The ONS Postcode Directory is a dataset that assigns administrative fields to postcodes. If your service is likely to require details such as NHS area codes or CCG codes from your users, then this is the dataset you need.
All these datasets provide a remarkable level of detail for addresses and non-address objects in the UK. However it’s also important to bear in mind when you’re capturing your user’s location data that there’s no reason to collect more information than you need. And if you intend on storing this data, make sure you’re not attaching personal or identifiable data to each data file. This isn’t something that directly affects usability, but it will prevent exploitation of your user data.
Design for the platform - and the location
When most people take a stab at their mobile phone screen, each tap represents an area about 36 pixels across. When this 36-pixel peck launches the user to the other side of town on the tiny map they’re squinting at, you’ve got a usability problem.
Take a walk in your customer’s shoes to discover how usable your service really is. Are they using your app in bright sunlight, making it hard to read the map you’re presenting? Are the turn-by-turn directions inaudible over traffic noise? Or are your users sat at desks with wide screen monitors, zooming in to get an extra level of detail for their reports?
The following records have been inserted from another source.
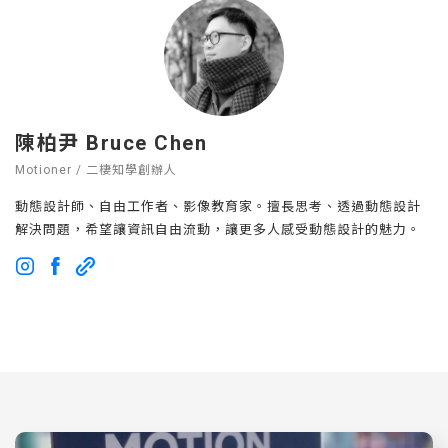
陳柏尹 Bruce Chen
Motioner / 二棲知學創辦人
動態設計師、自由工作者、影像教育家。擅長思考、透過動態設計
解決問題，希望讓資訊自由流動，讓更多人感受動態設計的魅力。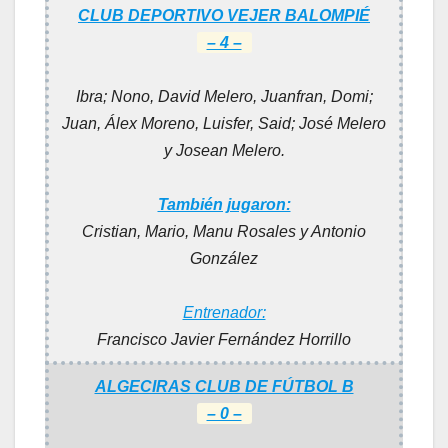
CLUB DEPORTIVO VEJER BALOMPIÉ
– 4 –
Ibra; Nono, David Melero, Juanfran, Domi;
Juan, Álex Moreno, Luisfer, Said; José Melero
y Josean Melero.
También jugaron:
Cristian, Mario, Manu Rosales y Antonio
González
Entrenador:
Francisco Javier Fernández Horrillo
ALGECIRAS CLUB DE FÚTBOL B
– 0 –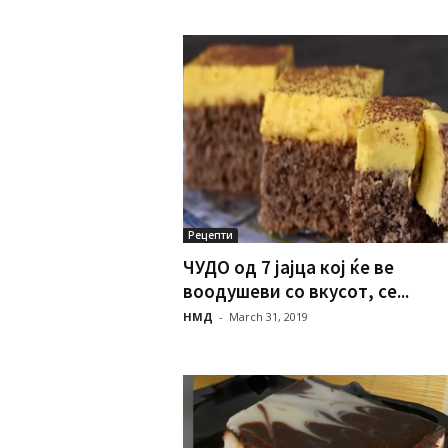
Рецепти
ЧУДО од 7 јајца кој ќе ве
воодушеви со вкусот, се...
НМД
-
March 31, 2019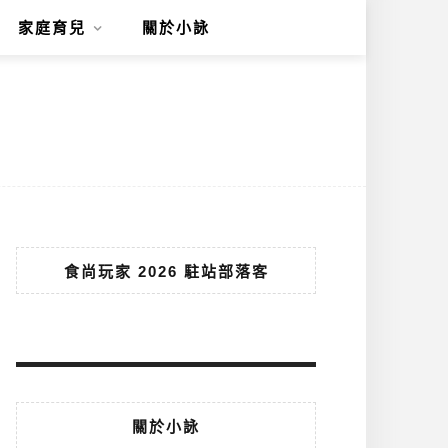
家庭育兒
關於小詠
食尚玩家 2026 駐站部落客
關於小詠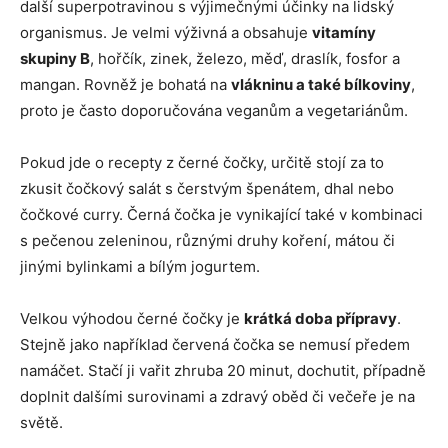
další superpotravinou s výjimečnými účinky na lidský
organismus. Je velmi výživná a obsahuje
vitamíny
skupiny B
, hořčík, zinek, železo, měď, draslík, fosfor a
mangan. Rovněž je bohatá na
vlákninu a také bílkoviny
,
proto je často doporučována veganům a vegetariánům.
Pokud jde o recepty z černé čočky, určitě stojí za to
zkusit čočkový salát s čerstvým špenátem, dhal nebo
čočkové curry. Černá čočka je vynikající také v kombinaci
s pečenou zeleninou, různými druhy koření, mátou či
jinými bylinkami a bílým jogurtem.
Velkou výhodou černé čočky je
krátká doba přípravy
.
Stejně jako například červená čočka se nemusí předem
namáčet. Stačí ji vařit zhruba 20 minut, dochutit, případně
doplnit dalšími surovinami a zdravý oběd či večeře je na
světě.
Context is everything in usability, and location services are no exception.
Make sure you’ve carried out detailed research, such as user journeys, before you begin designing, and test test test at every stage along the way. Testing prototypes of your service is the best way to ensure your interface is exactly as detailed as you need it to be. Adobe has some great tips to get you started on Map UI design.
Now where was I?
Does your user know where they are already? For example, would they be using your service at home, or the office, or while travelling? If your users want to override the location data provided by GPS, then you will need some form of manual data input.
This is all about user control and efficiency - cornerstones of a great user experience. For your users to retain a sense of control while using the app, while also making it as user friendly as possible, you need to find the most efficient way for users to input their location.
An address autocomplete API is a great way of providing this. Instead of multiple address fields, the user simply has to start typing their address, then select the correct address from the list. A good autocomplete API can also correct common errors or compensate for typos. Who can remember their friend’s postcode off the top of their head when they’re ordering a bunch of flowers, or a pizza for dinner? Autocomplete also works brilliantly when a user doesn’t know the details of a full address.
When location services really work, they’re invaluable. However, you need to put your users’ needs first:
- Only gather as much location data as you need to, when you need to.
- Be flexible enough to allow your users to take control when they need to.
- Make use of existing location data APIs to ensure the data you collect is accurate enough to meet both your and your users’ needs.